» **What you have to do**:
Whenever the word "МУФТЫ" turns up in a line below, that line should be copied.

» **Input records**:
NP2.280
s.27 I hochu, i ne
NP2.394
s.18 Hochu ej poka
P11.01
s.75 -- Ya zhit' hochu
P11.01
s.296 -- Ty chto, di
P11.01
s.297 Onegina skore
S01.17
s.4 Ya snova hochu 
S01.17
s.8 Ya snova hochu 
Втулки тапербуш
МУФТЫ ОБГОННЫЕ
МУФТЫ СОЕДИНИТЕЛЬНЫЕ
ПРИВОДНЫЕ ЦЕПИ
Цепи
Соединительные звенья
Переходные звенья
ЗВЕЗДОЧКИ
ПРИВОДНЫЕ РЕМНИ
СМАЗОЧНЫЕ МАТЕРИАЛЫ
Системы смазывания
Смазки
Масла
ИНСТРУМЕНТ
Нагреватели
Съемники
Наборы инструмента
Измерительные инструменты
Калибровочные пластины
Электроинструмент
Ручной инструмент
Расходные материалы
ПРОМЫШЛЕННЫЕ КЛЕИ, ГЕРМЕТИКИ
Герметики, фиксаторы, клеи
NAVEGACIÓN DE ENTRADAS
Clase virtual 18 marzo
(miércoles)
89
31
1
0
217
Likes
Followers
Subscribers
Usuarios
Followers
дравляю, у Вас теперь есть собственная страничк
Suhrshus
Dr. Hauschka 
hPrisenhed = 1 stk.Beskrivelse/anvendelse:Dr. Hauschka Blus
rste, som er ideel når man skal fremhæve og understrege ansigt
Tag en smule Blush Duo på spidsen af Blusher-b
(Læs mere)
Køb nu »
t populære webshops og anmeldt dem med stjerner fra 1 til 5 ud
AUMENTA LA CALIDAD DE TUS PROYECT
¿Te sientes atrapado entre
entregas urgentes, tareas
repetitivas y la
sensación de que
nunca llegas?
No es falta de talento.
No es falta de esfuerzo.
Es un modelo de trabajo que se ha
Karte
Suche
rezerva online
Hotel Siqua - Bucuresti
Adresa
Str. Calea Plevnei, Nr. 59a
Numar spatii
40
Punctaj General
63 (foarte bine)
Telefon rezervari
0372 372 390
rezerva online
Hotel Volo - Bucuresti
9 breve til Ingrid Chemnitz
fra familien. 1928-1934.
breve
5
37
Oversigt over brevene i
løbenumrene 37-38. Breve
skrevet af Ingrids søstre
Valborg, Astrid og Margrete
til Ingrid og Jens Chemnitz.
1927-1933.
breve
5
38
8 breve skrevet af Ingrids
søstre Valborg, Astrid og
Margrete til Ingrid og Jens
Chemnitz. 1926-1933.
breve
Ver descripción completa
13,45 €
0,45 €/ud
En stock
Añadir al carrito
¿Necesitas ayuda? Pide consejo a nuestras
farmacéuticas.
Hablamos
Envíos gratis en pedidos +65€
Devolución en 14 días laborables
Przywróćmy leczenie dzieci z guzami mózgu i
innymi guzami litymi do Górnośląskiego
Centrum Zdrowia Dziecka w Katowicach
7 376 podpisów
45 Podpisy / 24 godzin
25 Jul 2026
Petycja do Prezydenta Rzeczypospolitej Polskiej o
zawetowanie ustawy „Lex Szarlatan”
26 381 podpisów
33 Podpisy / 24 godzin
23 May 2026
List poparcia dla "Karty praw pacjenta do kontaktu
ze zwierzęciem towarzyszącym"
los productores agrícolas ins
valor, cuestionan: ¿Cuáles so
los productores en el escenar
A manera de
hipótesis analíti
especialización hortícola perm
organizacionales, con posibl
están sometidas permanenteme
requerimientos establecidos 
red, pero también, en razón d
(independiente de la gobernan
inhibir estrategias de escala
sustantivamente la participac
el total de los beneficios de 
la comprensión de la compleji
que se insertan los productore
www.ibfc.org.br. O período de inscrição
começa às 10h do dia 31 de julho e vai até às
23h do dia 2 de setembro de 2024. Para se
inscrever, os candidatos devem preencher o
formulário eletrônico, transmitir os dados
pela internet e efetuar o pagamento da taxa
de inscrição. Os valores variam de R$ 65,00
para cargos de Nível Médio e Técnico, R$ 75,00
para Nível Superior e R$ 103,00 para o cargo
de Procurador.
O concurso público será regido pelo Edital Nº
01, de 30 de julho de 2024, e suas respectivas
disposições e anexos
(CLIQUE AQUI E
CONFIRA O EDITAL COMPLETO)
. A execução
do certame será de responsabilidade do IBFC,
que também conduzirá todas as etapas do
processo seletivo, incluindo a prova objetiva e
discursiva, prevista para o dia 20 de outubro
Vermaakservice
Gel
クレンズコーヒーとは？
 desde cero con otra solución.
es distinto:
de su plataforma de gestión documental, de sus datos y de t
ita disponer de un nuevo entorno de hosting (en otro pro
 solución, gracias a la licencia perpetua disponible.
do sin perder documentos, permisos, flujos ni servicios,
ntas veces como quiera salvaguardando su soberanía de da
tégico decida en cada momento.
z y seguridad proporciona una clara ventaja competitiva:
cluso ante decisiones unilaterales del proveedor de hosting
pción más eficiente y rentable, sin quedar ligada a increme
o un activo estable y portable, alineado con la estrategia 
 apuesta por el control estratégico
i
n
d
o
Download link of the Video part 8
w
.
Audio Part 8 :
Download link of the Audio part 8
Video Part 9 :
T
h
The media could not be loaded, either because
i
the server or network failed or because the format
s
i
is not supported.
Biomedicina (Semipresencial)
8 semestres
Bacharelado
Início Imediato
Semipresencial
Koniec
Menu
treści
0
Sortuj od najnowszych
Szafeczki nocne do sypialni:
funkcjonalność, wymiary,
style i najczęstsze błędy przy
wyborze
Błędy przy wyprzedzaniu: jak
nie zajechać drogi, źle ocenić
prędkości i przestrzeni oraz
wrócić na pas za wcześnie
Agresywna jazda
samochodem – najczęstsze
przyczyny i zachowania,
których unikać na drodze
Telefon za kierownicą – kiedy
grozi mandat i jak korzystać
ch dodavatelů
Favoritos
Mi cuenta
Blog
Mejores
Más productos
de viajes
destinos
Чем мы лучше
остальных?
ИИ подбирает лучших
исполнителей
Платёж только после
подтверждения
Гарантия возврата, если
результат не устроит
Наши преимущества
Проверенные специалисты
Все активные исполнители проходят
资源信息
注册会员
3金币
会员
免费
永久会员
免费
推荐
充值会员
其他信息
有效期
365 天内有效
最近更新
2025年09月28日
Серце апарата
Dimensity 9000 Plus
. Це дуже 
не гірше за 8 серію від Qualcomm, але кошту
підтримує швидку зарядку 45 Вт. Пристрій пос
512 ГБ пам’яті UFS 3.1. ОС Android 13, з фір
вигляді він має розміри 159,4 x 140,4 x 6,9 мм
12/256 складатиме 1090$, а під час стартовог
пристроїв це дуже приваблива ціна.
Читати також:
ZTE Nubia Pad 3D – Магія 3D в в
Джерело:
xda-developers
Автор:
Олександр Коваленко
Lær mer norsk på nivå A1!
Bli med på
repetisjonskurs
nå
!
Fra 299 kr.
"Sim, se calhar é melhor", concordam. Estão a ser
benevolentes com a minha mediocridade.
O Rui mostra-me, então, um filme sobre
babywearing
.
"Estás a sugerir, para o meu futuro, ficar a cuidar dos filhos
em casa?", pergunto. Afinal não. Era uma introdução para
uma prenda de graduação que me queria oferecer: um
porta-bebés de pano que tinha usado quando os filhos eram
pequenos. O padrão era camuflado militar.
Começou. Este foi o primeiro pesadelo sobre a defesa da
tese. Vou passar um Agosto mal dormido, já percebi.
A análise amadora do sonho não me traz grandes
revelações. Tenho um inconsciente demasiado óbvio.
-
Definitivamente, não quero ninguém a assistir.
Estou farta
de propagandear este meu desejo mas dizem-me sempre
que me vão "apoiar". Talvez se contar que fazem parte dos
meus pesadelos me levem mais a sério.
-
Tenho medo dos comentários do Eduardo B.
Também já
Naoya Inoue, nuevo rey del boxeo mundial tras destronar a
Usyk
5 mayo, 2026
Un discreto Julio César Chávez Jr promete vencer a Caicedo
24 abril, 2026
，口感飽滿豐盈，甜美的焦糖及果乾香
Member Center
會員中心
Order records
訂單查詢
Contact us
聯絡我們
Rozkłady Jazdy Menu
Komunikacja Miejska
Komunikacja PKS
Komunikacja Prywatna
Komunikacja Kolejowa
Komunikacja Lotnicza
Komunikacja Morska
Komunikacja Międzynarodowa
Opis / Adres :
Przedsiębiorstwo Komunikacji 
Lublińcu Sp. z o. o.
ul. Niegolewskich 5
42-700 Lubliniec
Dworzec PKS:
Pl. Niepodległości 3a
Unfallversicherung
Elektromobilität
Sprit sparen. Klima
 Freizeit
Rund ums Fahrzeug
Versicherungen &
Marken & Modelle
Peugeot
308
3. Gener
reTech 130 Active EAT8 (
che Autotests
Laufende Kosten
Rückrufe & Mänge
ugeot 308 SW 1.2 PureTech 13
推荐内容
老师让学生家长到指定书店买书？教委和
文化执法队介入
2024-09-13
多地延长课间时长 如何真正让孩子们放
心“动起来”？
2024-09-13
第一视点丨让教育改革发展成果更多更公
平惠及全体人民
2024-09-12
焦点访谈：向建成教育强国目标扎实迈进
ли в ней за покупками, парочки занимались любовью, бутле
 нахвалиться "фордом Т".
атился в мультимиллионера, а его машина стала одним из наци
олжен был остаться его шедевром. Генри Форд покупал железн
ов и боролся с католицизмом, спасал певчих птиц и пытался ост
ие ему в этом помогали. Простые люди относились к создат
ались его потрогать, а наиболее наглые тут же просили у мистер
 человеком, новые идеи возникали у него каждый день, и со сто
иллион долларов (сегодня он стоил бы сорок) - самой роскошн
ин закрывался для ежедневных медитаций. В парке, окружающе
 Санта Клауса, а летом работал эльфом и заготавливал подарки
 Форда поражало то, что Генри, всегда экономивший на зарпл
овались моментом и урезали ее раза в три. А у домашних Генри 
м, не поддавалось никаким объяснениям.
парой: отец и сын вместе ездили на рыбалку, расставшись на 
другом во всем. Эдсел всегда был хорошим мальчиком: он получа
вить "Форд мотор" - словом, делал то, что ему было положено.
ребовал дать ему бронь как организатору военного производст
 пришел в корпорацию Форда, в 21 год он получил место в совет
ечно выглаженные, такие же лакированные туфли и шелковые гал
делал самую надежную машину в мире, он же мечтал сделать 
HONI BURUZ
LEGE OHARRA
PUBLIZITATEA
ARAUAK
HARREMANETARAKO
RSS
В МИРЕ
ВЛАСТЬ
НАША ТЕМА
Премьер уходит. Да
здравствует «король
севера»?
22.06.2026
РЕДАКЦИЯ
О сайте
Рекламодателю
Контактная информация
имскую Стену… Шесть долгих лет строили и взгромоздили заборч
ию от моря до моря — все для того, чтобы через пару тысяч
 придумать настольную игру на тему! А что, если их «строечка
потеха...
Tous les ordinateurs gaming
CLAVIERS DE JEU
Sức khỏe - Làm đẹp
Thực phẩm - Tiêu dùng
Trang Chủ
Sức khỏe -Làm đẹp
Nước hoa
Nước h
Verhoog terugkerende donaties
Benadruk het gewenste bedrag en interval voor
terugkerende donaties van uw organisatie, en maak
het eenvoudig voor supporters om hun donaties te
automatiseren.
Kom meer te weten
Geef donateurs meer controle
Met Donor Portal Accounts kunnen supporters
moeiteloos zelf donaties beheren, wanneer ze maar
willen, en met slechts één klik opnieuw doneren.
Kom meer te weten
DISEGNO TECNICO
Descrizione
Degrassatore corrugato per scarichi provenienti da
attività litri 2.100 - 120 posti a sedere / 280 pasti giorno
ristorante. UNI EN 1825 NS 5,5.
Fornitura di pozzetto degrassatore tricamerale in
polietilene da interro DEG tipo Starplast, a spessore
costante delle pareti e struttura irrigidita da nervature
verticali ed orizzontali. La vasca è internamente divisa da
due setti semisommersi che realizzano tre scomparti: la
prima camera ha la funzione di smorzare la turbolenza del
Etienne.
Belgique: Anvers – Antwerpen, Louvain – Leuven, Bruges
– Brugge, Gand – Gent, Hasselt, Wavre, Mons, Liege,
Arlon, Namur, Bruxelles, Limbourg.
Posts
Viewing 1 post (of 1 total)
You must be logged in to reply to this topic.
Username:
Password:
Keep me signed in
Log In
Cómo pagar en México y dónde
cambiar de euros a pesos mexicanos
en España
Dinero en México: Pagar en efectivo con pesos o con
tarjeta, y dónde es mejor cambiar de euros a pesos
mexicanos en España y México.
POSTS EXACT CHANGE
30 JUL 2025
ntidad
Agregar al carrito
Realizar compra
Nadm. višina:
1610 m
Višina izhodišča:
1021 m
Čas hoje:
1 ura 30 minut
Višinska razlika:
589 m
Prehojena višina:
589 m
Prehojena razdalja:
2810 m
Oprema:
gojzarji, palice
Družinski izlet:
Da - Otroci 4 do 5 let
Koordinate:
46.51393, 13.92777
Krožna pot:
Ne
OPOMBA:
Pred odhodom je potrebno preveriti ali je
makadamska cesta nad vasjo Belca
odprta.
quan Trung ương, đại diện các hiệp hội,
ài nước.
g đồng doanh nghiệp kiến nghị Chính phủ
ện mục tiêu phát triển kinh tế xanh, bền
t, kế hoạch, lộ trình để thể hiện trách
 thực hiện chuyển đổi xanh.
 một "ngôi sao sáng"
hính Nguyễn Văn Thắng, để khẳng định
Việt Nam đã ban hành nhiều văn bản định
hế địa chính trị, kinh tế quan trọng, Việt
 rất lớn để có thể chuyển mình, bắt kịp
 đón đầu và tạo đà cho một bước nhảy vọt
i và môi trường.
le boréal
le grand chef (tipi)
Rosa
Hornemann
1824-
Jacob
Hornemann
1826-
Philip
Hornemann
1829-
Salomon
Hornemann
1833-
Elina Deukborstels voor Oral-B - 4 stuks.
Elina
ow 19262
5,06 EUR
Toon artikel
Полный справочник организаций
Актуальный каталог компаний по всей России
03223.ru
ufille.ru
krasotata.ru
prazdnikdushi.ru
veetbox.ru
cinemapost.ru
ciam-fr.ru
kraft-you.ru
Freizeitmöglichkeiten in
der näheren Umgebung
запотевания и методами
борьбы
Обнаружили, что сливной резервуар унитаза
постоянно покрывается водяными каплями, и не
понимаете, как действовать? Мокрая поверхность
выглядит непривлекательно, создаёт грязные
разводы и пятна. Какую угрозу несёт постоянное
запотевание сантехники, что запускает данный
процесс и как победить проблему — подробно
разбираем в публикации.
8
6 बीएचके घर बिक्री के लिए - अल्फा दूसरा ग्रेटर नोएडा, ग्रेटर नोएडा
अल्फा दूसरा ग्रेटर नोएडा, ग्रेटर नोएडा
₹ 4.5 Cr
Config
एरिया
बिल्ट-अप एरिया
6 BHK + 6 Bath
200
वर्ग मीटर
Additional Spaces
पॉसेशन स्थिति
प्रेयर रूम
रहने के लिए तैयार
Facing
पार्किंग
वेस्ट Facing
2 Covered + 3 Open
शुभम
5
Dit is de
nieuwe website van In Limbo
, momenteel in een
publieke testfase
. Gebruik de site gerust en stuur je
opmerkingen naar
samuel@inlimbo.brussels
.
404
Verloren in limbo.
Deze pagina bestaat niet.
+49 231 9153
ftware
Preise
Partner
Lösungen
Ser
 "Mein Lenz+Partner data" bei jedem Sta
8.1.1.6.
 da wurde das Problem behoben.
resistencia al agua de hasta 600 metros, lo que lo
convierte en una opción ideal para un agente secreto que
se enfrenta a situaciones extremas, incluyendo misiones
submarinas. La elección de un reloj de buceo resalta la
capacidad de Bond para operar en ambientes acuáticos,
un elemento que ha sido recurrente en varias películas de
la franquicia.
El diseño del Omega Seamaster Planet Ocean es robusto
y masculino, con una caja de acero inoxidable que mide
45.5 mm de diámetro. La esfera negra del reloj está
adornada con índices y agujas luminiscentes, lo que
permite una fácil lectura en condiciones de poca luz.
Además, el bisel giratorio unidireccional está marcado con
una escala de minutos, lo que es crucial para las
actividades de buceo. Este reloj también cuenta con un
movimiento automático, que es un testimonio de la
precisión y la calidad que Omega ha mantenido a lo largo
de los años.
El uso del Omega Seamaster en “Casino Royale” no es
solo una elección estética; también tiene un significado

» **Result**:
МУФТЫ ОБГОННЫЕ
МУФТЫ СОЕДИНИТЕЛЬНЫЕ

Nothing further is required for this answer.